Organisations like ADAPT are fighting to end institutionalisation in the United States, but this is a battle that will be, and is, fought largely in the courts. Despite a mandate from the federal government, individual states persist in forcible institutionalisation, segregate their disabled citizens, force people into untenable situations like having to stay in a nursing home if they want to continue to get benefits, force parents of disabled children to surrender them to child services to get them access to the care they need.

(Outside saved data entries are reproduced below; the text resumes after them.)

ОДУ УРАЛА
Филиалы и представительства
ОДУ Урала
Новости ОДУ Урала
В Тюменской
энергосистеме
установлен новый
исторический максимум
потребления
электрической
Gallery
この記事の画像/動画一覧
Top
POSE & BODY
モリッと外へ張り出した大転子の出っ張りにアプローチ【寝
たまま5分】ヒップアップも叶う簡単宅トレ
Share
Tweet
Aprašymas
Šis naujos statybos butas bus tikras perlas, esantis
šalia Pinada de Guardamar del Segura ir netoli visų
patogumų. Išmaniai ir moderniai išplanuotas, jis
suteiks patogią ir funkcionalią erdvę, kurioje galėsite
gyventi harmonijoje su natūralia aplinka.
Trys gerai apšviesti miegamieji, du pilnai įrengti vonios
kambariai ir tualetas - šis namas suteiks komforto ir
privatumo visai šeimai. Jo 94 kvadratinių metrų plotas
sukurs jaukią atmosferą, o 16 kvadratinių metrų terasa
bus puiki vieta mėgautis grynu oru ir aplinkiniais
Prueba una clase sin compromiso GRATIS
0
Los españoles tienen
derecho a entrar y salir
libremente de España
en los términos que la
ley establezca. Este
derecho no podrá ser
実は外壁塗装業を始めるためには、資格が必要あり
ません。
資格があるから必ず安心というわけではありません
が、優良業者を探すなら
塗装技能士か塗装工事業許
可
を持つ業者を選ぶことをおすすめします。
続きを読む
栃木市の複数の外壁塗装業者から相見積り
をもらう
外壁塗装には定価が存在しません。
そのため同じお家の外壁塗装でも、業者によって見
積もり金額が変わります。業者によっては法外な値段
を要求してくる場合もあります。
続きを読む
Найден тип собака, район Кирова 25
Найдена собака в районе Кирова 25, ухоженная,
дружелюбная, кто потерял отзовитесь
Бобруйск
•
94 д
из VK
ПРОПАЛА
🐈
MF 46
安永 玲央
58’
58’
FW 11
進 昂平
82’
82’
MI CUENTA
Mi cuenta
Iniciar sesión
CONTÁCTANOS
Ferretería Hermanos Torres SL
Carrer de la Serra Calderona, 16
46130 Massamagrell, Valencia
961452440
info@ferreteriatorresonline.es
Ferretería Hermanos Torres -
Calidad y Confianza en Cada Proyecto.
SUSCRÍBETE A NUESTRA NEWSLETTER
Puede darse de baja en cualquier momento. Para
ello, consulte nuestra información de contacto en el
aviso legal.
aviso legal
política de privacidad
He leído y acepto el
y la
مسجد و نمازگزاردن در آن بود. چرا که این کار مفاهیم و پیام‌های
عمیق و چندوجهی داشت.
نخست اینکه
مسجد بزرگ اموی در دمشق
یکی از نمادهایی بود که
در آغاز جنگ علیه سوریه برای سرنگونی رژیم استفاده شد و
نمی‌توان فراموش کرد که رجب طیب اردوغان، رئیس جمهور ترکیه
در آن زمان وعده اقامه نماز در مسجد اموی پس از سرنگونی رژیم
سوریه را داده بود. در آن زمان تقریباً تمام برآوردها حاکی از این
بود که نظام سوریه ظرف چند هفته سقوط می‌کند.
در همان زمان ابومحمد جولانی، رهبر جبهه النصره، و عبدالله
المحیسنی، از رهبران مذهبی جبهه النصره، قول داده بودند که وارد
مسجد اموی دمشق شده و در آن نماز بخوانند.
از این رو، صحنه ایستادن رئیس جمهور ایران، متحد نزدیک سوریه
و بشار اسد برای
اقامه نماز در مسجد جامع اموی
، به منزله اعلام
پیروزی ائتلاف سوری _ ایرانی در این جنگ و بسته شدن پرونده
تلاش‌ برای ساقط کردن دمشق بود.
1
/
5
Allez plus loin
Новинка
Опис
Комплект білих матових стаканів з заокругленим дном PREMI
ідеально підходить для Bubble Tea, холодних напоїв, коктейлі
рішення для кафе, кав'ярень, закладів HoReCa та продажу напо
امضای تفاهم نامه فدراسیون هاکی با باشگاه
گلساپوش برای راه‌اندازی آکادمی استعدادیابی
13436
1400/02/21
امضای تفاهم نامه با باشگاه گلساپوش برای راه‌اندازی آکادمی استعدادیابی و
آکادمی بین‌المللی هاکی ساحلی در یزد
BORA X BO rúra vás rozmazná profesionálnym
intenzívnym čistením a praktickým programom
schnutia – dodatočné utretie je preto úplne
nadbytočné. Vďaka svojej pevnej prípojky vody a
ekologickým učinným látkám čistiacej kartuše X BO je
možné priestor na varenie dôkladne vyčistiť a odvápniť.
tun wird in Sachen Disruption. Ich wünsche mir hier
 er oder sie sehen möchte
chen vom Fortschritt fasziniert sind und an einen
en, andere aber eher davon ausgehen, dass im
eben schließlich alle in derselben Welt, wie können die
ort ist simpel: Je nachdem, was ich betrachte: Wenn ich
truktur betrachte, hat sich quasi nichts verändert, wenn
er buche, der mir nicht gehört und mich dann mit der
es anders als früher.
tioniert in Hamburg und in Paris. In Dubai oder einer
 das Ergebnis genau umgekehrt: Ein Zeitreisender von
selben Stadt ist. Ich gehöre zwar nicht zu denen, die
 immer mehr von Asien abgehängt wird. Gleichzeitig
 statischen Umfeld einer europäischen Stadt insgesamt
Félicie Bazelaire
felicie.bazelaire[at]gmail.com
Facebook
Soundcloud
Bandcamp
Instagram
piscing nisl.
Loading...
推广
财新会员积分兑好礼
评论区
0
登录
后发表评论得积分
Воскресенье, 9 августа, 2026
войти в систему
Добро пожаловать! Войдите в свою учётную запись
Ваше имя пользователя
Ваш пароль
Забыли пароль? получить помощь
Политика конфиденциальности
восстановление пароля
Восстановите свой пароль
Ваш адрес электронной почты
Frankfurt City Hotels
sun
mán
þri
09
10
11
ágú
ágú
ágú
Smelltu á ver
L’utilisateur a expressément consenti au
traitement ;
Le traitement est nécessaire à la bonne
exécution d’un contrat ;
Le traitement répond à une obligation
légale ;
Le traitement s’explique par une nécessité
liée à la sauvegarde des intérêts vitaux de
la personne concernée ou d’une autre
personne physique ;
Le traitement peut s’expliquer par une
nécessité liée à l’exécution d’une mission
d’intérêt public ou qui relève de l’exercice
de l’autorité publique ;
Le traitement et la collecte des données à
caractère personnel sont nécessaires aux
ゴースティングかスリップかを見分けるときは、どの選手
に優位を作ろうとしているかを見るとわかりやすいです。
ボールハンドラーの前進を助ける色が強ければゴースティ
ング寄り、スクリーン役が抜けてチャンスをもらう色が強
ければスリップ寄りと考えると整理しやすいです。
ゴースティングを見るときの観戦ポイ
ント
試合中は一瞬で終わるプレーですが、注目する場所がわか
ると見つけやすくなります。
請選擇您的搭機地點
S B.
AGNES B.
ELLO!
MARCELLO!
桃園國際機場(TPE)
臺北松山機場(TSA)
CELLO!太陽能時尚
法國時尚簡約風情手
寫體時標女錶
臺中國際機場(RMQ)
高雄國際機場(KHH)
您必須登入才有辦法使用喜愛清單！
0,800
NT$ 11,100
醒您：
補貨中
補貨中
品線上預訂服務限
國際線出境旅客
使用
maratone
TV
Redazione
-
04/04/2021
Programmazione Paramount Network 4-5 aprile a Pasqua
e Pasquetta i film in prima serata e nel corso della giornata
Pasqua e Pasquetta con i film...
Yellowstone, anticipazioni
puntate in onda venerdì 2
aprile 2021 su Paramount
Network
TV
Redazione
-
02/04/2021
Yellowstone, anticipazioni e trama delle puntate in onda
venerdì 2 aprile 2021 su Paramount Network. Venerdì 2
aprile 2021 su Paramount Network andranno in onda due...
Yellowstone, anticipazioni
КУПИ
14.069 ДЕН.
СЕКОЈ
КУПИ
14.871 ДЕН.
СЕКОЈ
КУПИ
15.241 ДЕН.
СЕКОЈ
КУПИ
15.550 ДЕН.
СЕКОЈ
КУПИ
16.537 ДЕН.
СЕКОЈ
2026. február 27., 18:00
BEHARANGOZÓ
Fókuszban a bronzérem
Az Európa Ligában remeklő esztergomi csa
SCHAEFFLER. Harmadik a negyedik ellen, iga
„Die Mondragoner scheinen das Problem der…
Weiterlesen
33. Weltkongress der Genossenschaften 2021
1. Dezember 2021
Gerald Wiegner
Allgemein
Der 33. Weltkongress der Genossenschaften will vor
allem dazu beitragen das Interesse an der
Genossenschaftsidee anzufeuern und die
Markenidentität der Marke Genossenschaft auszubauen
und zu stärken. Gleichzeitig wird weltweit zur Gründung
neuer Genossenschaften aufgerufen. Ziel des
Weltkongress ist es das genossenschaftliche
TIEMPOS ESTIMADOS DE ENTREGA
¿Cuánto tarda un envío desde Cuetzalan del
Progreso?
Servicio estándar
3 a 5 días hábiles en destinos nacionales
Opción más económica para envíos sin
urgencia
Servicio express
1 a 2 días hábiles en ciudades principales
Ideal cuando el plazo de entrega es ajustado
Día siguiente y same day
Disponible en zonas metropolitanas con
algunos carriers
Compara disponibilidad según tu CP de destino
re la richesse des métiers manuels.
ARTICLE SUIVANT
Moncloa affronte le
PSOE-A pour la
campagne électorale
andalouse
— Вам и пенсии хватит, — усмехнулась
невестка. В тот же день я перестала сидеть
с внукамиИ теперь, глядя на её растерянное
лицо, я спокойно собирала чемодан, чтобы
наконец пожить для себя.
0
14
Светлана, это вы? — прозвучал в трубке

This despite the fact that evidence-based medicine shows that community-based care is healthier, with better quality of life, fewer medical complications, less emotional distress, and less expense. In a time where numerous states are slashing funding to the bone and seeking ways to cut it even further, it seems obvious to me, at least, that states should be actively promoting less costly ways to provide disability services when those ways are more appropriate to the needs of individuals; this is a win-win where states can save money and people with disabilities can enjoy better quality of life, but we have to sue every step of the way.
That we should have to sue for rights already affirmed by the Supreme Court is an indicator of the contempt with which many people view disability and disabled people, and the hidebound attitudes at government agencies charged with providing us with care and support.